I have considered that he wasn't lying to me and I really don't think he would make out with her right after being with me. But there's always a slim chance he really was lying and I could be heartbroken all over again.

I really liked Derek. And even though it's sad to say but I still really do. He was the first person for it to click for me. The first person to actually read me and understand.

The rest of the night I try and pry Derek out of my mind and enjoy a nice night with my family.

TTTTTTT

Right when I get back to campus after break it's right back to reality. Right now, Josh, Kambria, Jacklynn, and I are at the diner, still trying to figure out what poem to do for our final project.

The computer in front of me is practically screaming at me to find my answer. If I read another poem about a dark alley and a pretty flower I might lose it.

I click on a page that reads, Poems that don't suck, I giggle at the title and scroll down the list. One that catches my eye is, Love , by Elizabeth Browning. I read through it and it's like a light bulb goes off in my head. It's not boring or confusing. Weirdly worded or long. It's gets to the point and to my surprise it oddly connects to me in many ways.

We cannot live, except thus mutually
We alternate, aware or unaware,
The reflex act of life: and when we bear
Our virtue onward most impulsively,
Most full of invocation, and to be
Most instantly compellant, certes, there
We live most life, whoever breathes most air
And counts his dying years by sun and sea.
But when a soul, by choice and conscience, doth
Throw out her full force on another soul,
The conscience and the concentration both make
mere life, Love. For Life in perfect whole
And aim consummated, is Love in sooth,
As nature's magnet-heat rounds pole with pole.

"Ugh!" Jacklyn groans. "I hate this! I'm good at writing poems but that doesn't mean I have to relate to them."

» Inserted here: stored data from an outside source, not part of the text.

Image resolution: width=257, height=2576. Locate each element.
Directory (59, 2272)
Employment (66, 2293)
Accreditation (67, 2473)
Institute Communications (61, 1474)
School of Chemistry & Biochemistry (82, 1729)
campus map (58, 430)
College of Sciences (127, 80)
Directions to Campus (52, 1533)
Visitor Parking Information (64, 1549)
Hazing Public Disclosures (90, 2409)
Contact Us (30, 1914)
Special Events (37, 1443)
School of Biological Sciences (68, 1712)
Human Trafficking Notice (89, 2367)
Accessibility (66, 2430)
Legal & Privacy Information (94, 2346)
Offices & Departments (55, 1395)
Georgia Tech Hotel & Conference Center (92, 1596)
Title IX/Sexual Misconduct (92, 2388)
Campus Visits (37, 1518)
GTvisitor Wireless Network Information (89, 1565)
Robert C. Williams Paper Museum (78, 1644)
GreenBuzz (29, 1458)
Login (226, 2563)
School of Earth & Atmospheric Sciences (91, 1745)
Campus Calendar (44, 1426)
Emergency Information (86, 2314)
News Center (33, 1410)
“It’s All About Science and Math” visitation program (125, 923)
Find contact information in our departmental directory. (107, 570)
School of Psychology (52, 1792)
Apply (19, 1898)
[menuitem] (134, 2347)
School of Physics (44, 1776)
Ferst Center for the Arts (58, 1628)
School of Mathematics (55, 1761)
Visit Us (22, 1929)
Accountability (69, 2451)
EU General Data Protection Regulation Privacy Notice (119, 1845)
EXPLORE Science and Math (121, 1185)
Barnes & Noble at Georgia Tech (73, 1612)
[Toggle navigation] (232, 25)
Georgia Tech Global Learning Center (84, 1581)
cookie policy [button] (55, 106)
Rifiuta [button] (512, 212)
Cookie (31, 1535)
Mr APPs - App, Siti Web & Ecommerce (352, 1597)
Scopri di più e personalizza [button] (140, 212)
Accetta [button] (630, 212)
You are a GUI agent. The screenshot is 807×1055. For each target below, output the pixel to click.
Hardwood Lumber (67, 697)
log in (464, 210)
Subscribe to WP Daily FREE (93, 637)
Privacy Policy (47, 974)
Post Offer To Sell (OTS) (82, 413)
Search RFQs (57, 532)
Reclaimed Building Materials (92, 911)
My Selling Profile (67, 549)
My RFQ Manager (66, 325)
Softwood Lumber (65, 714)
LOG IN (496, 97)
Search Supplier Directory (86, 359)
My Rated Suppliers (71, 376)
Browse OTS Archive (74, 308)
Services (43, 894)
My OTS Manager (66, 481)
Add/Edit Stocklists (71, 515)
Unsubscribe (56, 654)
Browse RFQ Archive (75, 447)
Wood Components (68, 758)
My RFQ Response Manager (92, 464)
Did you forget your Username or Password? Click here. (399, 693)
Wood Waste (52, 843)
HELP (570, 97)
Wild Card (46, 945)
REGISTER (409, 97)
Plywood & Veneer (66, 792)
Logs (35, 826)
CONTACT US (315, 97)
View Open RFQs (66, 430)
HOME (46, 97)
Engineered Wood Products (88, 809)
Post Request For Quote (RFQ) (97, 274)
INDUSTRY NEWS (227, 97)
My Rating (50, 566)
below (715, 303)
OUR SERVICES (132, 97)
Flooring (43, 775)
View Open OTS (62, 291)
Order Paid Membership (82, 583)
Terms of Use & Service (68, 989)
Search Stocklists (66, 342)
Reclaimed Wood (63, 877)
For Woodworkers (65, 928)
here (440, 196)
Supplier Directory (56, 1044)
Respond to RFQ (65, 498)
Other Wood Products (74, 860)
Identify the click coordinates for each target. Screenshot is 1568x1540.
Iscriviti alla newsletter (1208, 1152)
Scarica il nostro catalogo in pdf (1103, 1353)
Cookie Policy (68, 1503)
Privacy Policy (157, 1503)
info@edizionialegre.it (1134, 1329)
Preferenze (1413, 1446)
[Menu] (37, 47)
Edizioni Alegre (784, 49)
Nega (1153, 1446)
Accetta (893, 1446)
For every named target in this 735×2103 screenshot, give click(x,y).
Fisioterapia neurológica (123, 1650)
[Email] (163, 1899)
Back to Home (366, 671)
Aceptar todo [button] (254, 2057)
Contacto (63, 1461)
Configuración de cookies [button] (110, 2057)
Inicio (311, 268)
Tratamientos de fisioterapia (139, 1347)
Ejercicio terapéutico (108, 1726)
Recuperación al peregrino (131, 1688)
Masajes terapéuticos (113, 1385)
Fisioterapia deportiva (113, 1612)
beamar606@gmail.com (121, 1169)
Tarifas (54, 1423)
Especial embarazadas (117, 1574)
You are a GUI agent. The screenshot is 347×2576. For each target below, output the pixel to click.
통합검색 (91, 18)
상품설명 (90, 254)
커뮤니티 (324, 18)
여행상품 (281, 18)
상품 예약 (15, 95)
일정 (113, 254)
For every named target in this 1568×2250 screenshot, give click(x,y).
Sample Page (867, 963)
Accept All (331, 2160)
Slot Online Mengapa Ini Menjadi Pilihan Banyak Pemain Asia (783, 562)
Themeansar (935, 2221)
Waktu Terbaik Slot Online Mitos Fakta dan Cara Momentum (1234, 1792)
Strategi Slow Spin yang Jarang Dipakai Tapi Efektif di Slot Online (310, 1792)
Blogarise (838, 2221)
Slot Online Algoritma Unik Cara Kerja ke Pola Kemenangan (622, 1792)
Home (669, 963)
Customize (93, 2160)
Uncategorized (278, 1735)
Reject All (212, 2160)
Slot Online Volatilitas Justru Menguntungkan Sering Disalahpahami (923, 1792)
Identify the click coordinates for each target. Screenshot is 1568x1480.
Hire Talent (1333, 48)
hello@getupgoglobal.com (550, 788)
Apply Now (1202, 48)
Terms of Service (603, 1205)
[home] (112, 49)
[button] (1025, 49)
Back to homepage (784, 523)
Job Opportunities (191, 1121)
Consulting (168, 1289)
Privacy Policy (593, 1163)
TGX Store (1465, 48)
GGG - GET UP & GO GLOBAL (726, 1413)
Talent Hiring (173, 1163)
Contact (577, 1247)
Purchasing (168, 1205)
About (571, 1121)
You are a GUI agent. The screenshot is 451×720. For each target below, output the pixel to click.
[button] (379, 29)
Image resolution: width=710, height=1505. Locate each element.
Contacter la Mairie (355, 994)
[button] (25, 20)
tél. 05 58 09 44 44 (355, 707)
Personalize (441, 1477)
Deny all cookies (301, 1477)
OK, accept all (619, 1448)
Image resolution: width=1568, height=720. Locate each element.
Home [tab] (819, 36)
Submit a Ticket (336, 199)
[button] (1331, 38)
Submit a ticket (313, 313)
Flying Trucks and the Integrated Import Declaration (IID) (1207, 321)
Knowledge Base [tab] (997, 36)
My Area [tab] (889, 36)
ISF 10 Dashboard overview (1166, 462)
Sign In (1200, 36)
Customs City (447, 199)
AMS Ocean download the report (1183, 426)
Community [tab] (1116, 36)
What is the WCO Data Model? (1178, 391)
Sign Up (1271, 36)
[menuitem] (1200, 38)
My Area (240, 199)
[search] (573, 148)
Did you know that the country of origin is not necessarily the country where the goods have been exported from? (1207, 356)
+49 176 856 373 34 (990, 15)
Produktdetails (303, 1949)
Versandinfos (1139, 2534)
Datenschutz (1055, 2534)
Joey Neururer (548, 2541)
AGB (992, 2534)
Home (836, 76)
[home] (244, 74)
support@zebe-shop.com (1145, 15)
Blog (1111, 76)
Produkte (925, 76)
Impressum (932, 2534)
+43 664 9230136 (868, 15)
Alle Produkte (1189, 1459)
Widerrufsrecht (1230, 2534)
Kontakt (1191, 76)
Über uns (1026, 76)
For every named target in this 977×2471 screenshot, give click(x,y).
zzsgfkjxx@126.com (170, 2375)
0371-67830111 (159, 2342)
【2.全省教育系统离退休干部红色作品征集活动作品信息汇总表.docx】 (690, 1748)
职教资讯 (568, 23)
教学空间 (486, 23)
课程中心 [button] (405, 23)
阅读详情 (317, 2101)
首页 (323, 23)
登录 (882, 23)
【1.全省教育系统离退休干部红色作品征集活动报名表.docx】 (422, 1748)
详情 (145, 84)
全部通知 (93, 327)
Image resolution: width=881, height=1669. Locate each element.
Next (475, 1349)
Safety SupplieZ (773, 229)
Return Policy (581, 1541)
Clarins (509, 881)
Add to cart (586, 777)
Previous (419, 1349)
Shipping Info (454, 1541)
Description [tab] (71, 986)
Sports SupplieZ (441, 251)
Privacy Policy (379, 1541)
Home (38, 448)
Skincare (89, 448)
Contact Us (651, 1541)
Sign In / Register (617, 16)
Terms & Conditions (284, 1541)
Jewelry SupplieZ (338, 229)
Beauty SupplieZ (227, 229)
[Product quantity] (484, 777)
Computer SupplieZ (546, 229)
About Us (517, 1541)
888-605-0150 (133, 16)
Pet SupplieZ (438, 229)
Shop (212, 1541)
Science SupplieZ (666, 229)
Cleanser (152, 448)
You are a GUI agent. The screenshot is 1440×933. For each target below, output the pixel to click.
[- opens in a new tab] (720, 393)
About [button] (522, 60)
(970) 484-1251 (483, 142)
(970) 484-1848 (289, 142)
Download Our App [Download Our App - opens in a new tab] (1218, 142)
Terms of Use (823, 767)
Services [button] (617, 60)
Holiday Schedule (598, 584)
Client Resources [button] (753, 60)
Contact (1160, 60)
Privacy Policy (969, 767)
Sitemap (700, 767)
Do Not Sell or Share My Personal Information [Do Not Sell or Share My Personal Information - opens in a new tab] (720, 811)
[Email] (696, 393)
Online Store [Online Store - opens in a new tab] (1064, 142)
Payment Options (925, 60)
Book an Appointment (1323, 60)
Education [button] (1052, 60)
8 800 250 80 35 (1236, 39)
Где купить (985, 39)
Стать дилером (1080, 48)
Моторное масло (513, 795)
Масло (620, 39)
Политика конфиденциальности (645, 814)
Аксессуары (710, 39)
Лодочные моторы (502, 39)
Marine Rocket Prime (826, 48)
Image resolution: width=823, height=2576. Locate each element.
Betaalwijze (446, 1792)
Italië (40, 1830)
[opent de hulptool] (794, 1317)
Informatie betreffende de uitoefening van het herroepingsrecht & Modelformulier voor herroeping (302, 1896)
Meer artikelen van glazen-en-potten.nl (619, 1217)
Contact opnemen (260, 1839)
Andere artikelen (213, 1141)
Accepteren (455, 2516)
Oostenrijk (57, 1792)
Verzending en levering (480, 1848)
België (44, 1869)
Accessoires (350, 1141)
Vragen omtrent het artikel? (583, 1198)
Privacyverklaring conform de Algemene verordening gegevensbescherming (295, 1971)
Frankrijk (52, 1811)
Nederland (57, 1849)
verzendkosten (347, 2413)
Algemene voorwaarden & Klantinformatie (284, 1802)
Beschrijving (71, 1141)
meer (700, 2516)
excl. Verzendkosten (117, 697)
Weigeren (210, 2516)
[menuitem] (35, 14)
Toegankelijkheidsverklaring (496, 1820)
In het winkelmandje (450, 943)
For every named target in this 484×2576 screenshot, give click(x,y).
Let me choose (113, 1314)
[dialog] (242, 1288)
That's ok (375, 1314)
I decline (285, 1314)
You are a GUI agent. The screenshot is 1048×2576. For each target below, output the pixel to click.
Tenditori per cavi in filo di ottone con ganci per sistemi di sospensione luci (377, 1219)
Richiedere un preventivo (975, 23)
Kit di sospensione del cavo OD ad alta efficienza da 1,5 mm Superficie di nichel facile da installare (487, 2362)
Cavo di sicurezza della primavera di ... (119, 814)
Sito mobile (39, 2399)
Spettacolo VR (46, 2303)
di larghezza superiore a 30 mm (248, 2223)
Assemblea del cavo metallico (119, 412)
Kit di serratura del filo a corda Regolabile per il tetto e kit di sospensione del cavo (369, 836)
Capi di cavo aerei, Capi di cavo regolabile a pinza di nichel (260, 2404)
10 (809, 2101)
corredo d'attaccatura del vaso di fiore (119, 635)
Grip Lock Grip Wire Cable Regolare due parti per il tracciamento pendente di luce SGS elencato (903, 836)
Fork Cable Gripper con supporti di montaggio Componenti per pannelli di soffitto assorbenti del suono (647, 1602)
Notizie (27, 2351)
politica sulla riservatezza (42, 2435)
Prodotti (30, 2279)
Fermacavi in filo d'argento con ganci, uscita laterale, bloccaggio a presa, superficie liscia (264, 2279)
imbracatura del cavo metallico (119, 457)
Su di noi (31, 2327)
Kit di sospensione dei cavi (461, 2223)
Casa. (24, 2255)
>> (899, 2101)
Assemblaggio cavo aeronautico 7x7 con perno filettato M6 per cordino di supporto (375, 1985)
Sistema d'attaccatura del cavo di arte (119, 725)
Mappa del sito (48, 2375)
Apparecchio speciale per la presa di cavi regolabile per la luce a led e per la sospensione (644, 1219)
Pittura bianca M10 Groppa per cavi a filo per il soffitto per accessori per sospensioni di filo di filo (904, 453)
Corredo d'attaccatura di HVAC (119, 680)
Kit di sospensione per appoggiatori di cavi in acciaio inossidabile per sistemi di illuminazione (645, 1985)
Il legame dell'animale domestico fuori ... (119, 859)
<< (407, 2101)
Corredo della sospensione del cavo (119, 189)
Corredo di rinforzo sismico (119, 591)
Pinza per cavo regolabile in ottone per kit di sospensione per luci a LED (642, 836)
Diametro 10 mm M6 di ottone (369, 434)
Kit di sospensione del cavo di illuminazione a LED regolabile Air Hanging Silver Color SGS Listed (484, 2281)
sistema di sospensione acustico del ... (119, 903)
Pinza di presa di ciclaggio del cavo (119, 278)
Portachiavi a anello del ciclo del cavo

The four of us all laugh together. Josh and Kambria tell our group that they found theirs and I do as well. We all finish our meals and say goodbye.

It's seven pm and I'm exhausted. I had classes, homework, and few other errands and things to do today so I'm swamped. I enter the dorm and see a note on my bed.

At the hockey game. I know you probably didn't feel up to going so I left you your favorite chocolates in apology for leaving you alone. See you later!

- Daphne

I giggle down at the note to grab Kit Kat's off the bed. Smiling, I open them and sit on my bed, prepared to write this report on the poem. I read over the poem again and I frown down at one of the lines,

But when a soul, by choice and conscience, doth
Throw out her full force on another soul,
The conscience and the concentration both make
mere life, Love.

I stare down wondering why it makes me feel that way. What Derek and I had probably could have moved toward love. I was slowly starting to think I did. But it wasn't just his good looks and blue eyes that drew me in. It was his kindness and his calmness that attracted me to him. But of course him being nice to look at is not a bad thing. Falling into temptation I open a browser to Instagram.

I scroll to a post I made when we were stuck in the car in the snow. I posted it on my story. My eyes are cross eyed and my mouth is open. Derek's head is thrown back in laughter. Another picture I attached is us laughing and staring at each other. I think right there was the most calm I felt in a long time. A tear falls down my face but I wipe it away.

I came to the conclusion the other day that I do believe him. But my mind is telling me it's too much. Just like I said to him. I care about him way more than I should. Maybe something will change?

I open the Instagram home page and I click on a story of a guy who goes to college here. It's a video. He's at the hockey game and he's cheering on... is that a fight? I try to focus on the players in the video and my eyes widen when I realize who it is.

The player from the other team locks back his fist and connects it to Derek's face. Derek flies backwards and hits the ice. The video ends with the guy videoing saying, " Oh shit."